Do you have colleagues, bosses or reports that are correct 100% or the time? 99.999%? I would love colleagues that are 99% accurate, I certainly am not unfortunately.
> Do you have colleagues, bosses or reports that are correct 100% or the time? 99.999%? I would love colleagues that are 99% accurate, I certainly am not unfortunately.
I see this analogy all the time in these comment sections but it's not a very good one. A person is not a tool. One of the great achievements of humanity, and in computing in particular, is that we make tools that are more accurate than we are.
I expect a hammer to deliver a hard forward blow 100% of the time. If one out of one hundred times it delivers a hard backward blow, I cannot use it on a job site due to risk of injury to the user. The same is true of a calculator being used for financial transactions. And the same is true of a LLM that would be used for drug interactions as discussed in this thread. We already have 100% accurate ways of pulling data from a drug database—it's called SQL. A tool that is not as accurate is in at least some ways a step backward, even if it's easier to use due to its natural language interface.
Except hammers already do not work as expected 100% of the time, as evident by them painfully hitting the hands of the workers in mishaps. Yet we still use them.
How is a hammer "not working as expected" if you hit your hand with it? This makes no sense. If I hit my hand with a hammer, what am I supposed to expect except causing pain and injury?
If I try to light a cigarette and accidentally set my beard on fire due to my own clumsyness, did the lighter malfunction? No, the lighter did exactly what it was supposed to do, it was my hand that didn't do what I expected.
If you want to continue with semantics, the worker did not expect to hit his thumb until the hammer bounced off of it, hence the tool did not work as expected. Until regular hammers are able to put nails into wood by themselves, we are talking about the success of the complete system that includes both the hammer and its user.
Either way, when working with humans we already deal with plenty of misses and mistakes. Programmers create 10 to 20 bugs per 1000 lines of code, 9 out of 10 businesses fail, accountants make detrimental blunders, etc.
The point is that in the end the ML systems need only to replace these already non-perfect systems. I'll refrain from judging the consequences of this as I think it's out of scope.
Nice packpedal, except now what you said makes no sense anyway because the discussion was about tools doing what you expect them to do, not "tool + human systems" doing what you expect them to. These are two different things.
Do you think a carpenter who hits themselves with a hammer blames the hammer or themselves? Or are you going to unironically tell me they would blame the hammer + human system?
Do you have a more specific point you're trying to make?
The discussion is about AI partially replacing human colleagues. In practice, people already are not 100% reliable.
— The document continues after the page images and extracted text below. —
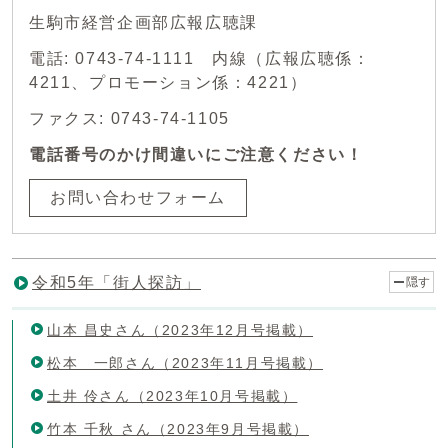
生駒市経営企画部広報広聴課
電話: 0743-74-1111 内線（広報広聴係：
4211、プロモーション係：4221）
ファクス: 0743-74-1105
電話番号のかけ間違いにご注意ください！
お問い合わせフォーム
令和5年「街人探訪」
隠す
山本 昌史さん（2023年12月号掲載）
松本 一郎さん（2023年11月号掲載）
土井 伶さん（2023年10月号掲載）
竹本 千秋 さん（2023年9月号掲載）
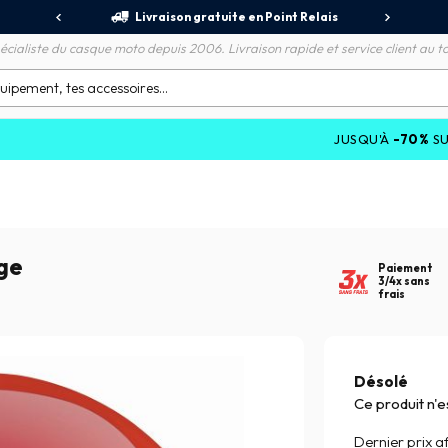
jours
Livraison gratuite en Point Relais
R
écialiste du casque moto depuis 2006. Livraison rapide et service client au to
JUSQU'À
-70%
SUR LES PROMO
ge
Paiement
3/4x sans
frais
Désolé
Ce produit n'e
Dernier prix af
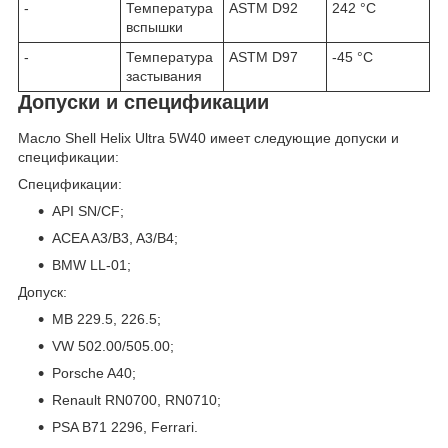
-
Температура
ASTM D92
242 °C
вспышки
-
Температура
ASTM D97
-45 °C
застывания
Допуски и спецификации
Масло Shell Helix Ultra 5W40 имеет следующие допуски и
спецификации:
Спецификации:
API SN/CF;
ACEA A3/B3, A3/B4;
BMW LL-01;
Допуск:
MB 229.5, 226.5;
VW 502.00/505.00;
Porsche A40;
Renault RN0700, RN0710;
PSA B71 2296, Ferrari.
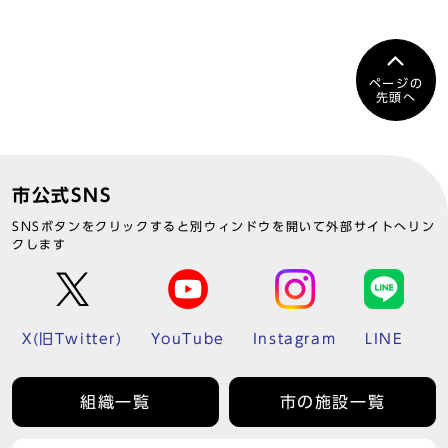
ページの
先頭へ
市公式SNS
SNSボタンをクリックすると別ウィンドウを開いて外部サイトへリン
クします
X(旧Twitter)
YouTube
Instagram
LINE
組織一覧
市の施設一覧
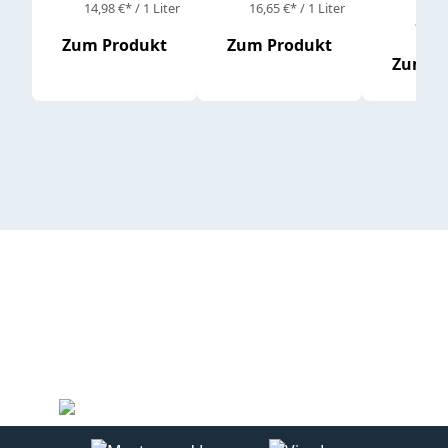
14,98 €* / 1 Liter
16,65 €* / 1 Liter
16,65 
Zum Produkt
Zum Produkt
Zum P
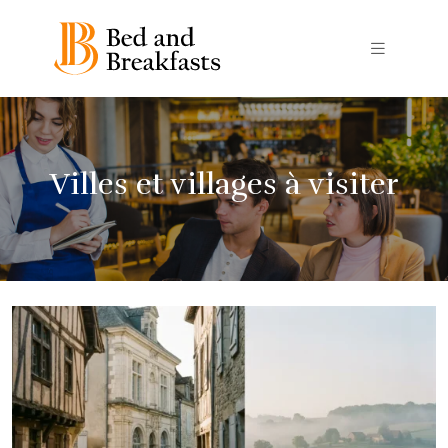
Villes et villages à visiter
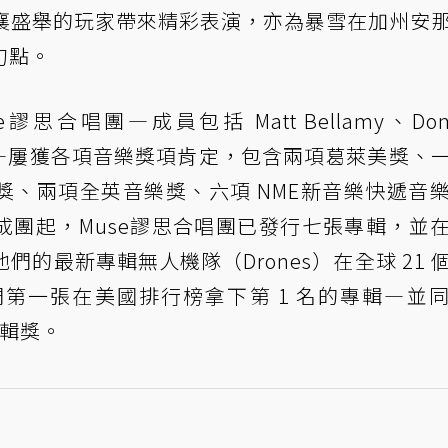
襄盛舉的玩家帶來精彩表演，亦為暴雪在加州安
句點。
合唱團—成員包括 Matt Bellamy、Domi
enholme—屢獲各項音樂獎項肯定，包含兩項葛萊美獎、
獎、兩項全英音樂獎、六項 NME新音樂快遞音
4 年成團起，Muse謬思合唱團已發行七張專輯，並
們的最新專輯無人機隊（Drones）在全球 21 
們第一張在美國排行榜拿下第 1 名的專輯—並
專輯獎。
You make a reasonable request and someone makes a stupid blunder instead. That's the "hammer" hitting your thumb. Maybe you were not specific enough or maybe they didn't listen but the damage is done.
Our work processes already take mistakes and iterative refinement into account. If AI, in some specific niche, is cheaper and makes no more mistakes than humans do, it gets the job.
It doesn't need to be perfect or perfectly reliable. Some guardrails will be built into it, and we'll come to trust over time.
>not "tool + human systems" doing what you expect them to. These are two different things.
Please explain how?
>Or are you going to unironically tell me they would blame the hammer + human system?
As your tooling gets more complex, yes it is very easy to have a non-zero blame assignment to each party. Look at any human+machine system where complex failure conditions can occur.
> Except hammers already do not work as expected 100% of the time, as evident by them painfully hitting the hands of the workers in mishaps. Yet we still use them.
The hammer did work 100% as expected. It's the human, who is fallible, that hit their hand with the hammer. My analogy stands. We make mistakes, we want tools that do not. LLMs should not be compared to humans, they should be compared to other tools.